The embroidery had been of his own choice—a gown for his mistress in his colors, suggesting the outline of lions on each side of her abdomen. A long drape of gold suited her, he thought. It matched her eyes, and offset her hair. From the first time he had seen her in the port of Calais, he knew she belonged better in Northumberland, but he liked it anyways. Her hints of action, of romance, of challenge were sequestered it seemed in the pools of her eyes. There was an element to every part of her he pursued with a pious devotion.
The court had forced every ethnicity out of her she had brought from Chelsea. The fear he had seen in her eyes, the first moment she spent in court was an expression that he never saw in her again. She was her father’s daughter. He, of course, paid dearly for his display of ferocity to the king in court—Daniel could not be sure she would not meet the same fate.
Anne had been a rare exception to Daniel’s rule about the ladies of the court—he wanted her. Ahh, yes, he wanted her like he had not wanted any other of those perfumed rich bodies. She did not want acceptance. She did not want pity. She wanted power. Power through ownership, and though being owned. She wanted it not because her line demanded it, but because she had earned it. He had been an allowance for her, also. She made him earn her love not through wringing of his hands and dulcet begging of her attention, but through brute strength. She watched him in her morning rides with the Queen, watching the group ride out for the hunt—he was the only one worth watching.

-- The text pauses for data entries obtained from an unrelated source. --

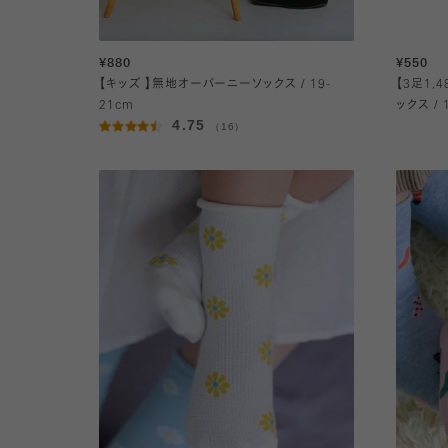
¥880
¥550
【キッズ 】無地オーバーニーソックス / 19-
【3足1,4
21cm
ックス / 
4.75
（16）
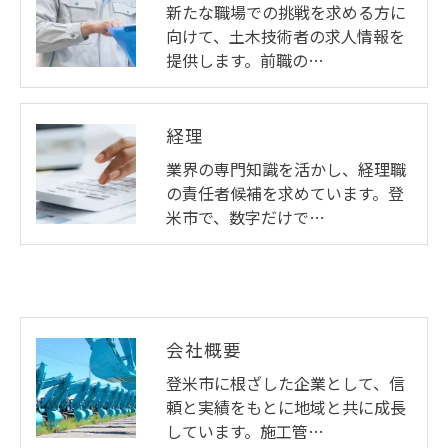
新たな職場での挑戦を求める方に
向けて、土木技術者の求人情報を
提供します。前職の…
経理
業界の専門知識を活かし、経理職
の責任者候補を求めています。登
米市で、数字だけで…
会社概要
登米市に根ざした企業として、信
頼と実績をもとに地域と共に成長
しています。施工管…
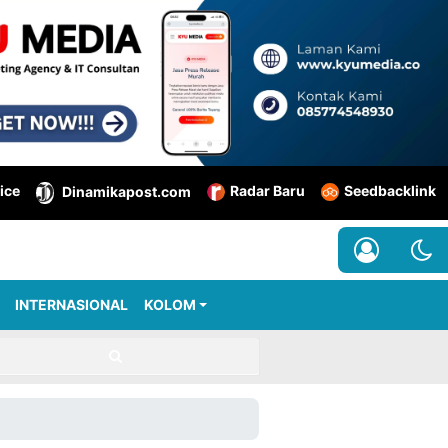
ice
Radar Baru
Seedbacklink
Dinamikapost.com
INTERNASIONAL
KOLOM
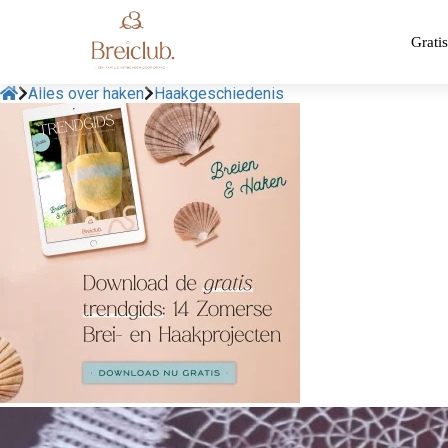
Gratis
Alles over haken
Haakgeschiedenis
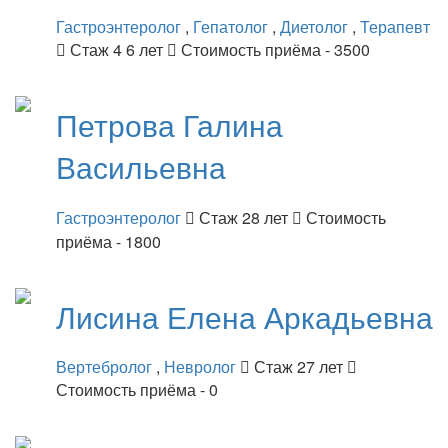
Гастроэнтеролог
,
Гепатолог
,
Диетолог
,
Терапевт
Стаж 4 6 лет
Стоимость приёма - 3500
Петрова
Галина
Васильевна
Гастроэнтеролог
Стаж 28 лет
Стоимость
приёма - 1800
Лисина
Елена Аркадьевна
Вертебролог
,
Невролог
Стаж 27 лет
Стоимость приёма - 0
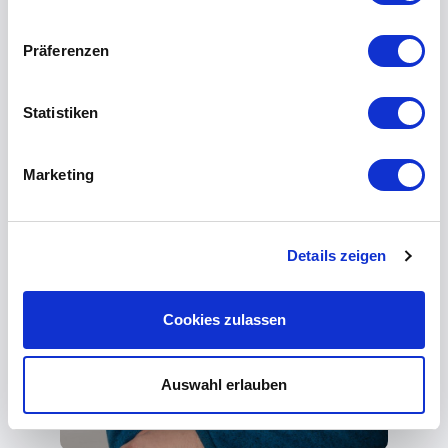
Präferenzen
Statistiken
Marketing
Details zeigen
Cookies zulassen
Auswahl erlauben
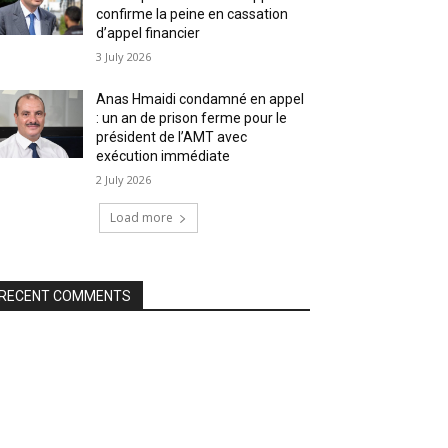
confirme la peine en cassation
d’appel financier
3 July 2026
Anas Hmaidi condamné en appel
: un an de prison ferme pour le
président de l’AMT avec
exécution immédiate
2 July 2026
Load more
RECENT COMMENTS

He did not promise great boars to the ladies, or works of boast, he only came back with his prizes for himself. She admired a man who did not lobby for love like a commoner for an audience, and when the first day she arrived he saw her watching her, laughing at her fear she swore it would be the last. She hadn’t known who he was. Only that he was right to laugh at her, but not for long.
Daniel’s fingers were lightly roving over the pale slopes of her breasts, idly brushing her flesh with his tenuous digits. His head bowed, his face was dipped over her bare shoulders. He nuzzled into her neck in sensual admiration.
“My darling,” he confirmed, to himself. The copper of her hair tangled with the earrings he had brought her. He moved the strands away with his lips, her body pressing against him. “If I asked you to wait for me…”
“No,” She said. He smiled. He knew she would say that. “I will not wait for you, my lord.” His head rose to rest his lips on the line of her chin. “I will welcome you when you arrive.” It was the only utterance he had come to hear her say. They were the most important words that he had ever earned.